Diet: Diet alone cannot get rid of the stones. Higher-than-normal levels of oxalate related to a diet high in oxalic containing foods, such as rhubarb, spinach, leafy vegetables, and coffee, can promote kidney stone formation. High levels of dietary refined carbohydrates can also cause kidney stones. Sugar stimulates the pancreas to release insulin, causing increased calcium excretion through the urine. Other dietary factors that cause increased calcium excretion in the urine and promote stone formation are increased intakes of coffee, colas, acid-forming diets (such as high protein and grains), insufficient water intake, and excessive salt consumption. Soft drinks containing phosphoric acid can also encourage the formation of kidney stones and should be completely eliminated.
The most important dietary actions are to increase your intake of pure filtered water, fiber, and green vegetables, and reduce refined sugar consumption. Foods that are helpful in decreasing kidney stone formation include cranberries, black cherries, rice bran, kombucha tea. In addition to avoiding sugar, also avoid or reduce your intake of salt, dairy products, caffeine, alcohol, refined carbohydrates, nuts, chocolate, pepper, and animal proteins.

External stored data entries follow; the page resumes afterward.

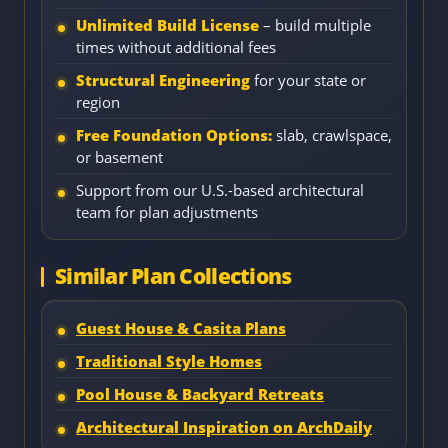
Unlimited Build License
– build multiple
times without additional fees
Structural Engineering
for your state or
region
Free Foundation Options:
slab, crawlspace,
or basement
Support from our U.S.-based architectural
team for plan adjustments
Similar Plan Collections
Guest House & Casita Plans
Traditional Style Homes
Pool House & Backyard Retreats
Architectural Inspiration on ArchDaily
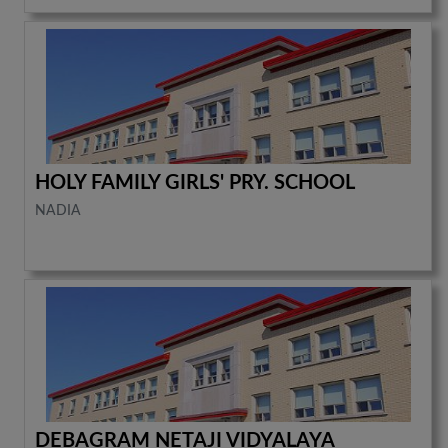
HOLY FAMILY GIRLS' PRY. SCHOOL
NADIA
DEBAGRAM NETAJI VIDYALAYA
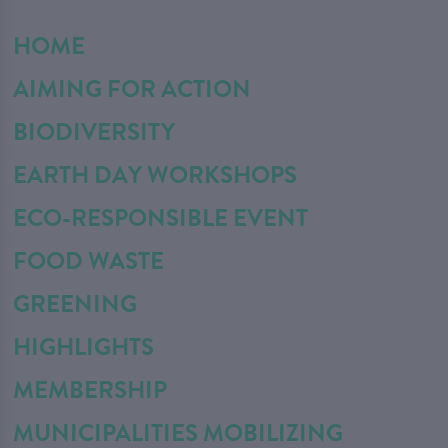
HOME
AIMING FOR ACTION
BIODIVERSITY
EARTH DAY WORKSHOPS
ECO-RESPONSIBLE EVENT
FOOD WASTE
GREENING
HIGHLIGHTS
MEMBERSHIP
MUNICIPALITIES MOBILIZING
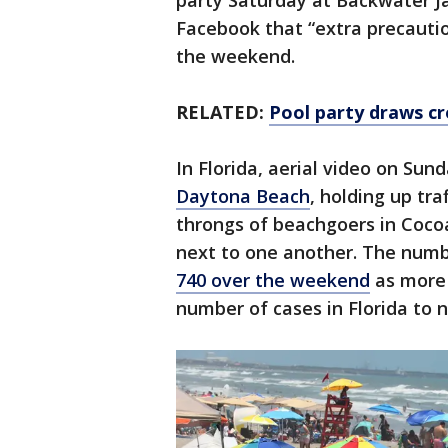
party Saturday at Backwater Jac
Facebook that “extra precauti
the weekend.
RELATED:
Pool party draws cr
In Florida, aerial video on Su
Daytona Beach
, holding up tr
throngs of beachgoers in Coco
next to one another. The numb
740 over the weekend
as more 
number of cases in Florida to n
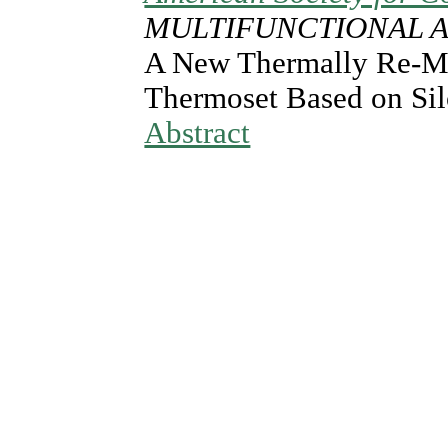
MULTIFUNCTIONAL A
A New Thermally Re-M
Thermoset Based on Sil
Abstract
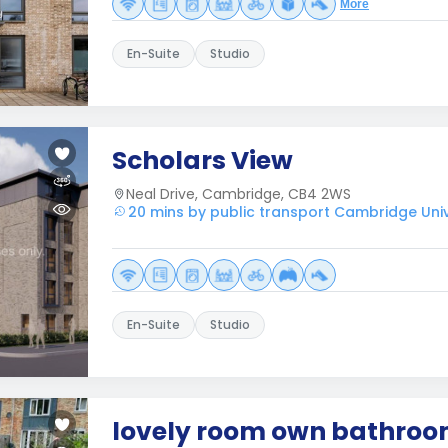
More
En-Suite
Studio
Scholars View
Neal Drive, Cambridge, CB4 2WS
20 mins by public transport Cambridge Unive
En-Suite
Studio
lovely room own bathro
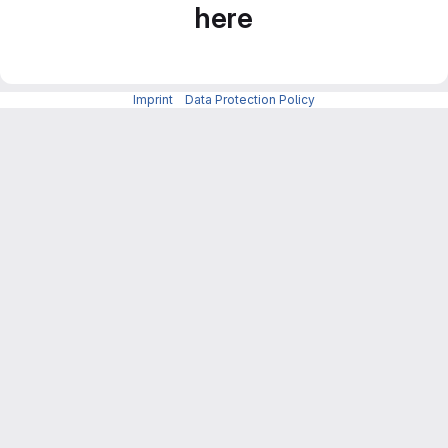
here
Imprint
-
Data Protection Policy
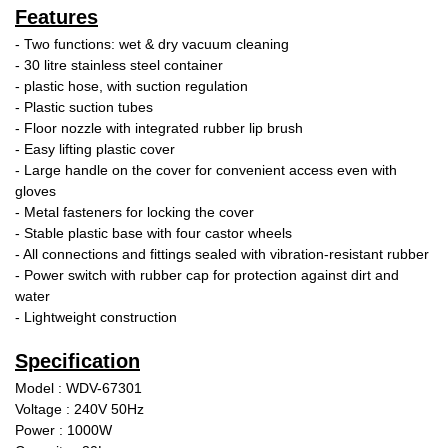
Features
- Two functions: wet & dry vacuum cleaning
- 30 litre stainless steel container
- plastic hose, with suction regulation
- Plastic suction tubes
- Floor nozzle with integrated rubber lip brush
- Easy lifting plastic cover
- Large handle on the cover for convenient access even with
gloves
- Metal fasteners for locking the cover
- Stable plastic base with four castor wheels
- All connections and fittings sealed with vibration-resistant rubber
- Power switch with rubber cap for protection against dirt and
water
- Lightweight construction
Specification
Model : WDV-67301
Voltage : 240V 50Hz
Power : 1000W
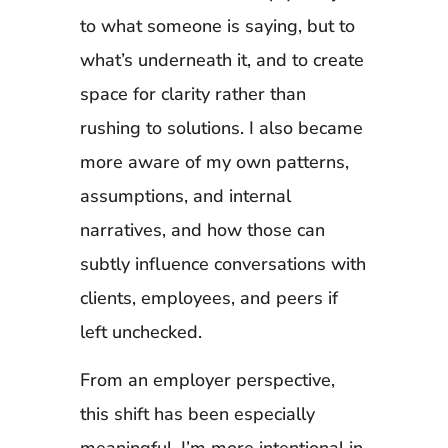
to what someone is saying, but to
what’s underneath it, and to create
space for clarity rather than
rushing to solutions. I also became
more aware of my own patterns,
assumptions, and internal
narratives, and how those can
subtly influence conversations with
clients, employees, and peers if
left unchecked.
From an employer perspective,
this shift has been especially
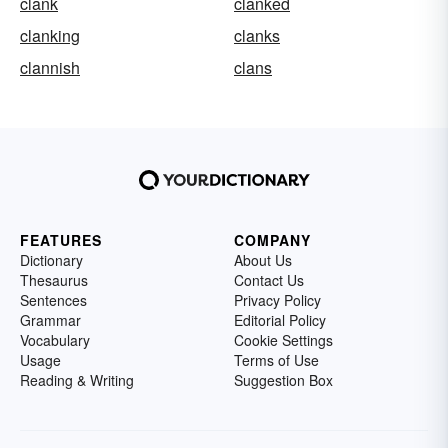
clank
clanked
clanking
clanks
clannish
clans
FEATURES
COMPANY
Dictionary
About Us
Thesaurus
Contact Us
Sentences
Privacy Policy
Grammar
Editorial Policy
Vocabulary
Cookie Settings
Usage
Terms of Use
Reading & Writing
Suggestion Box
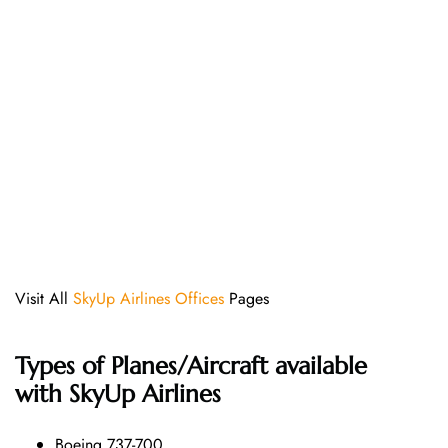
Visit All
SkyUp Airlines Offices
Pages
Types of Planes/Aircraft available
with SkyUp Airlines
Boeing 737-700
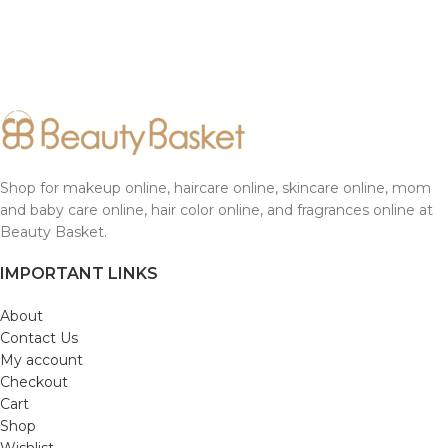
Shop for makeup online, haircare online, skincare online, mom
and baby care online, hair color online, and fragrances online at
Beauty Basket.
IMPORTANT LINKS
About
Contact Us
My account
Checkout
Cart
Shop
Wishlist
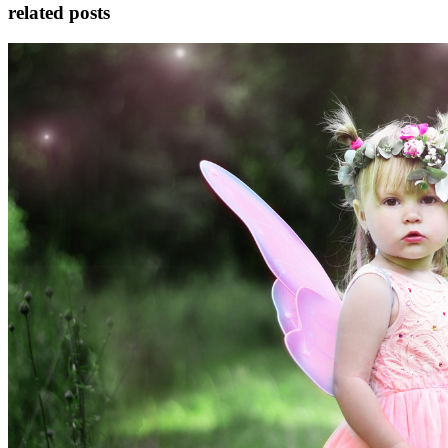
related posts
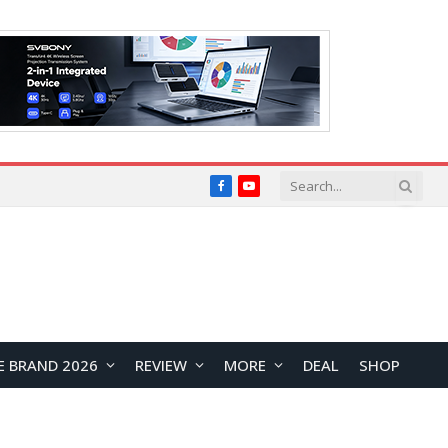
Facebook
YouTube
E BRAND 2026
REVIEW
MORE
DEAL
SHOP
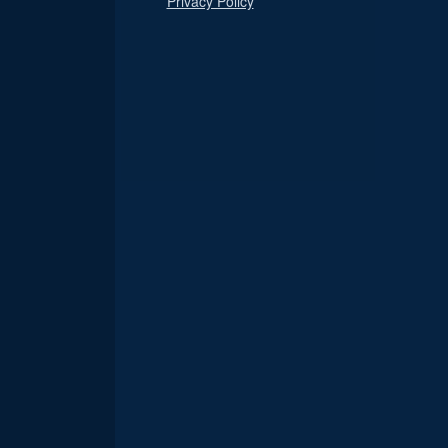
Privacy Policy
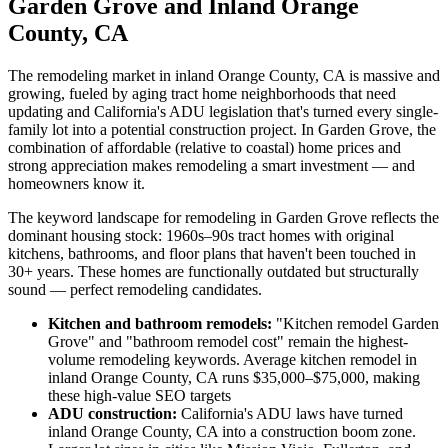
Garden Grove and Inland Orange
County, CA
The remodeling market in inland Orange County, CA is massive and
growing, fueled by aging tract home neighborhoods that need
updating and California's ADU legislation that's turned every single-
family lot into a potential construction project. In Garden Grove, the
combination of affordable (relative to coastal) home prices and
strong appreciation makes remodeling a smart investment — and
homeowners know it.
The keyword landscape for remodeling in Garden Grove reflects the
dominant housing stock: 1960s–90s tract homes with original
kitchens, bathrooms, and floor plans that haven't been touched in
30+ years. These homes are functionally outdated but structurally
sound — perfect remodeling candidates.
Kitchen and bathroom remodels:
"Kitchen remodel Garden
Grove" and "bathroom remodel cost" remain the highest-
volume remodeling keywords. Average kitchen remodel in
inland Orange County, CA runs $35,000–$75,000, making
these high-value SEO targets
ADU construction:
California's ADU laws have turned
inland Orange County, CA into a construction boom zone.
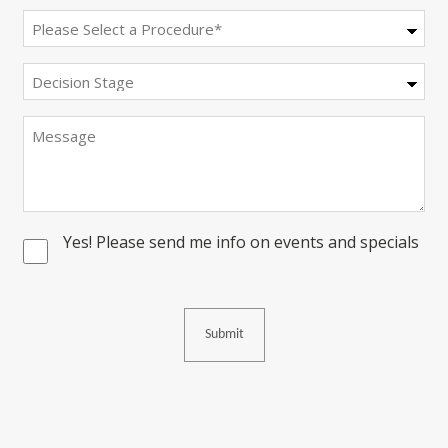
Procedure
(Required)
Decision
Stage
Message
Yes! Please send me info on events and specials
Consent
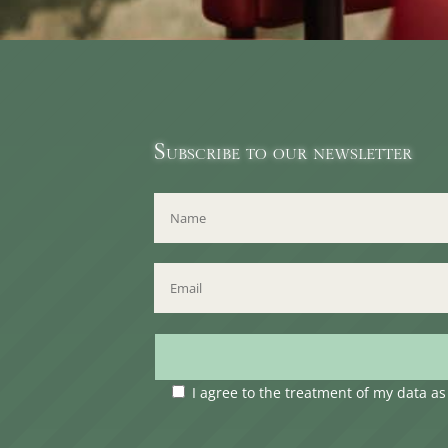
Subscribe to our newsletter
I agree to the treatment of my data a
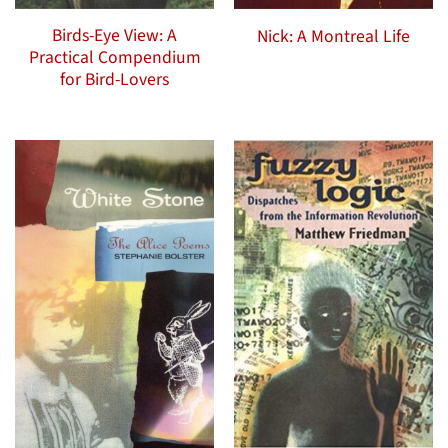
Birds-Eye View: A
Nick: A Montreal Life
Practical Compendium
for Bird-Lovers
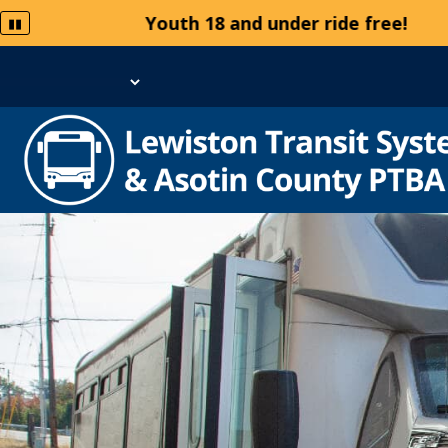
Youth 18 and under ride free!
▮▮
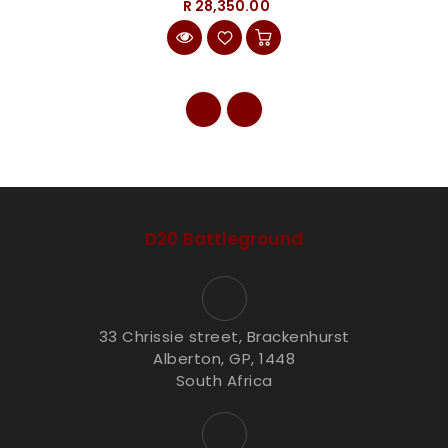
R 28,350.00
D20 Battleground
33 Chrissie street, Brackenhurst
Alberton, GP, 1448
South Africa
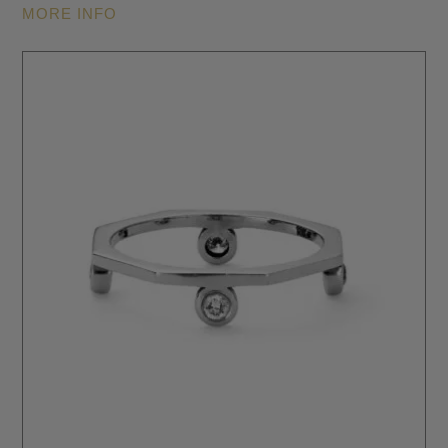
MORE INFO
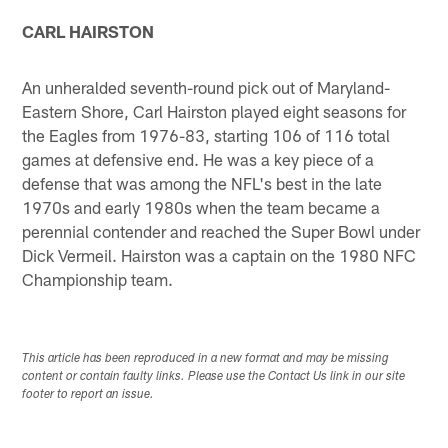
CARL HAIRSTON
An unheralded seventh-round pick out of Maryland-
Eastern Shore, Carl Hairston played eight seasons for
the Eagles from 1976-83, starting 106 of 116 total
games at defensive end. He was a key piece of a
defense that was among the NFL's best in the late
1970s and early 1980s when the team became a
perennial contender and reached the Super Bowl under
Dick Vermeil. Hairston was a captain on the 1980 NFC
Championship team.
This article has been reproduced in a new format and may be missing
content or contain faulty links. Please use the Contact Us link in our site
footer to report an issue.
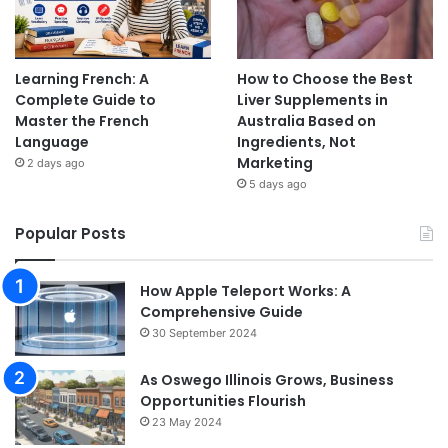
Learning French: A
How to Choose the Best
Complete Guide to
Liver Supplements in
Master the French
Australia Based on
Language
Ingredients, Not
Marketing
2 days ago
5 days ago
Popular Posts
How Apple Teleport Works: A
Comprehensive Guide
30 September 2024
As Oswego Illinois Grows, Business
Opportunities Flourish
23 May 2024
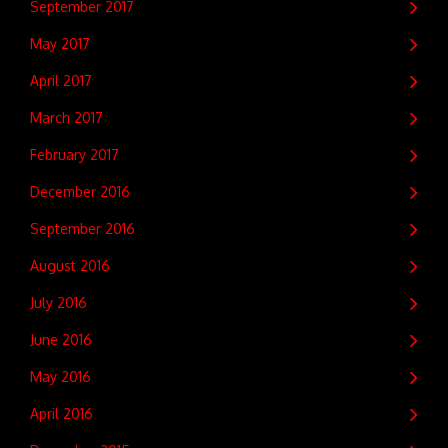
September 2017
May 2017
April 2017
March 2017
February 2017
December 2016
September 2016
August 2016
July 2016
June 2016
May 2016
April 2016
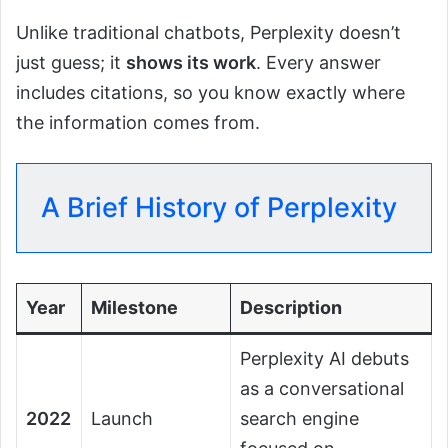
Unlike traditional chatbots, Perplexity doesn’t
just guess; it
shows its work
. Every answer
includes citations, so you know exactly where
the information comes from.
A Brief History of Perplexity
Year
Milestone
Description
Perplexity AI debuts
as a conversational
2022
Launch
search engine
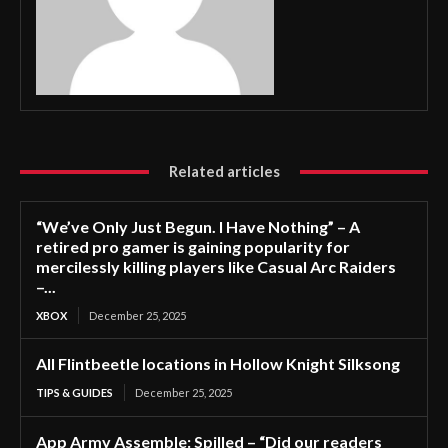
Related articles
“We’ve Only Just Begun. I Have Nothing” – A
retired pro gamer is gaining popularity for
mercilessly killing players like Casual Arc Raiders
–...
XBOX
December 25, 2025
All Flintbeetle locations in Hollow Knight Silksong
TIPS & GUIDES
December 25, 2025
App Army Assemble: Spilled – “Did our readers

Herbs: Combine the tinctures of gravel root, cornsilk, wild yam, and blackhaw in equal parts and take one teaspoon of this mixture three times a day. Or drink one cup of an infusion of nettle three times a day. Other useful herbs include uva ursi, horsetail, and dandelion root.
Homeopathy: Berberis, and Sarsaparilla are both useful homeopathic remedies.
Hydrotherapy: Constitutional hydrotherapy of alternating hot and cold water packs applied two to five times weekly, and a hot pack applied to the abdomen and lower back several times a day can help relieve and prevent flare-ups of pain.
Juice Therapy: The following juices can help stimulate the overall health of the urinary tract and potentially flush out the stones: lemon juice; carrot, beet, and cucumber juice with a dash of garlic and/or horseradish; and/or cranberry and watermelon juice.
Nutritional Supplementation: Helpful nutrients include: magnesium, vitamin B6, vitamin C (keep your total daily intake below 6 grams to avoid increasing oxalate formation), vitamin A, proteolytic enzymes (away from meals), raw kidney glandulars, fat-soluble chlorophyll, lipoic acid, and the amino acids glutamic acid, lysine, and methionine.
Alternative Professional Care
If your symptoms persist despite the above measures, seek the help of a qualified health professional. The following professional care therapies have all been shown to be useful for treating kidney stones: Acupuncture, Ayurveda, Detoxification Therapy, Reflexology, Traditional Chinese Medicine, and Ultrasound.